Guided Practice: Together the class will take a look at Roman Theatre.
Roman Theatre
The decline of Greek government and society coincided with the rise of the Roman Republic and subsequent empire. The Romans borrowed extensively from Greek theatre. Although Roman theatre may not be held in the same high esteem as that of the Greeks, we have inherited much from the influence of the Roman Theatre, including the word 'play' itself, which derives from a literal translation of the Latin word ludus, which means recreation or play. Roman theatre took two forms: Fabula Palliata and Fabula Togata. Fabula Palliata were primarily translations of Greek plays into Latin, although the term is also applied to the original works of Roman playwrights based upon Greek plays. We are familiar with the latter from the works of Terence (190-159 B.C.), who introduced the concept of a subplot, enabling us to contrast the reactions of different sets of characters to the same events or circumstances. The Fabula Togata were of native origin, and were based on more broadly farcical situations and humor of a physical nature. An author of some of the better examples of this type of drama is Plautus (c.250-184 B.C.).
Again, perhaps as a reflection of the society itself, performed drama in Rome consisted primarily of Fabula Togata, as well as the spectacles of the gladiators and chariot races made familiar by modern Hollywood treatment of the Roman Empire. Plays of a more serious literary nature continued to be written, but these were not intended to be performed so much as read or recited. Although we have few works by Roman playwrights surviving to us in forms that would lend themselves to revival, the influence of the Roman world on the form of the stage is one which had more lasting effect. The semi-circular orchestra of the Greek theatre came to be eclipsed by the raised stage and the more vigorous style style of acting employed by the performers. However, the greatest impact Rome may have had on the theatre was to lower it in the esteem of the Church -- an impact that was to retard the growth of the dramatic arts for several centuries.

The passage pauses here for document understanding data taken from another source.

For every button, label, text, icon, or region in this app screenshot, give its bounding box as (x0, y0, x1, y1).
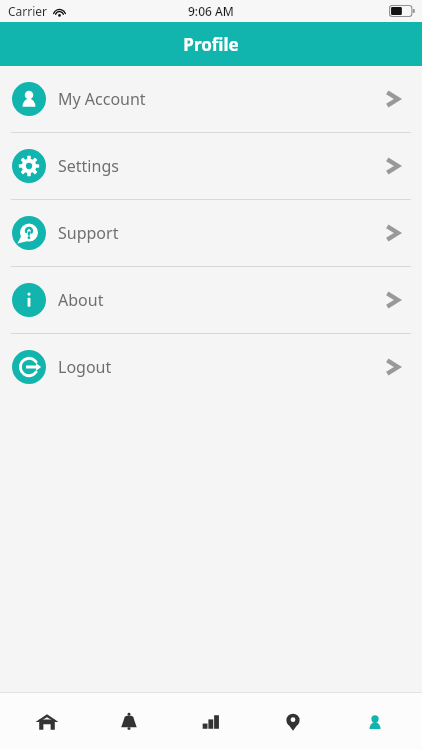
staticText: My Account (58, 88, 146, 110)
staticText: Profile (183, 33, 239, 56)
button[interactable]: Location (258, 693, 328, 750)
staticText: 9:06 AM (188, 3, 234, 19)
button[interactable]: About (0, 267, 422, 333)
button[interactable]: Support (0, 200, 422, 266)
button[interactable]: Home (12, 693, 82, 750)
button[interactable]: Profile (340, 693, 410, 750)
staticText: Settings (58, 155, 119, 177)
button[interactable]: Logout (0, 334, 422, 400)
staticText: Logout (58, 356, 112, 378)
button[interactable]: Stats (176, 693, 246, 750)
staticText: Carrier (8, 3, 48, 19)
button[interactable]: Notifications (94, 693, 164, 750)
staticText: About (58, 289, 104, 311)
button[interactable]: My Account (0, 66, 422, 132)
button[interactable]: Settings (0, 133, 422, 199)
staticText: Support (58, 222, 119, 244)
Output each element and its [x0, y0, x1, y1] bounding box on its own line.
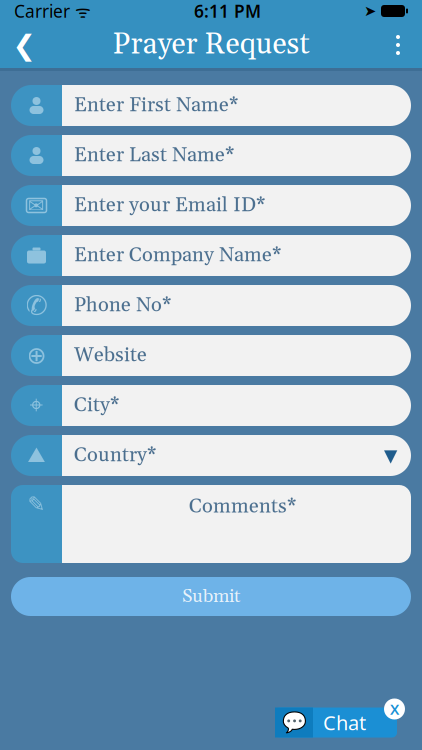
button[interactable]: Close chat	[384, 698, 405, 720]
button[interactable]: ✉	[11, 185, 411, 226]
staticText: ⛰	[28, 445, 46, 466]
staticText: ✆	[26, 290, 48, 321]
staticText: ✉	[28, 194, 45, 217]
staticText: 6:11 PM	[194, 0, 261, 22]
staticText: ❮	[12, 29, 36, 61]
staticText: ⌖	[30, 394, 44, 417]
staticText: Website	[74, 343, 147, 368]
button[interactable]: ⊕	[11, 335, 411, 376]
staticText: Phone No*	[74, 293, 171, 318]
staticText: Prayer Request	[112, 26, 310, 64]
staticText: X	[390, 699, 399, 719]
staticText: Carrier	[14, 0, 70, 22]
staticText: City*	[74, 393, 119, 418]
staticText: Comments*	[189, 494, 296, 519]
staticText: Submit	[182, 585, 240, 608]
button[interactable]: Submit	[11, 577, 411, 616]
staticText: ➤	[364, 3, 376, 19]
staticText: ᯤ	[70, 0, 91, 22]
staticText: Enter First Name*	[74, 93, 238, 118]
staticText: Enter your Email ID*	[74, 193, 265, 218]
staticText: Country*	[74, 443, 156, 468]
staticText: Chat	[323, 709, 366, 736]
button[interactable]: ⌖	[11, 385, 411, 426]
button[interactable]: 💬	[275, 708, 397, 738]
button[interactable]: More options	[376, 23, 420, 67]
button[interactable]: Enter Company Name*	[11, 235, 411, 276]
button[interactable]: Enter Last Name*	[11, 135, 411, 176]
button[interactable]: ✎	[11, 485, 411, 563]
staticText: 💬	[282, 711, 306, 734]
staticText: Enter Company Name*	[74, 243, 281, 268]
staticText: ▼	[384, 446, 397, 465]
button[interactable]: ⛰	[11, 435, 411, 476]
button[interactable]: Enter First Name*	[11, 85, 411, 126]
button[interactable]: Back	[2, 23, 46, 67]
staticText: Enter Last Name*	[74, 143, 234, 168]
staticText: ⊕	[26, 342, 46, 369]
button[interactable]: ✆	[11, 285, 411, 326]
staticText: ✎	[28, 492, 46, 516]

The bent toward low comedy and its mass appeal -- coupled with its association with the entertainment of the arena (which involved the martyrdom of early Christians) -- almost certainly contributed to its disfavor by officials of the early Christian Church. Plays, or ludii were associated with either comedy of a coarse and scurrilous nature, or with pagan rituals and holidays. It was the latter, however, which may account for the survival of theatre through the Middle Ages.
History found at: http://www.tctwebstage.com/ancient.htm
Independent Practice: In groups, the students will write down everything they know about gladiator battles and chariot races. They will (as time permits) share these observations with the class. The teacher will show the transparency of the visuals for Roman theaters and the images she has in her possession. The student will write down observations that they see about the space Roman events were performed in.
Assessment
Closure and Assessment: In the next class period, we will be moving into medieval theatre, as well as closing out the Greeks and the Romans. In preparation for this, the students need to complete the homework assignment below and the teacher needs to hand out the slips of paper.
Homework: Give each student a slip of paper with their character written on it. They will be divided into two groups to create their own morality play. They are not to share their groups or their character with other students. They are to go home and look up the definition of that characteristic and bring the definition, and start thinking of one costume piece and one prop that will help them to embody their character. This will begin to take shape in the next lesson, but necessarily will take more than one class period to develop.
Author's Notes
Note: Likely, this lesson will require more than one 80 minute class period. The teacher should be flexible in deciding what parts are most important to share with the students.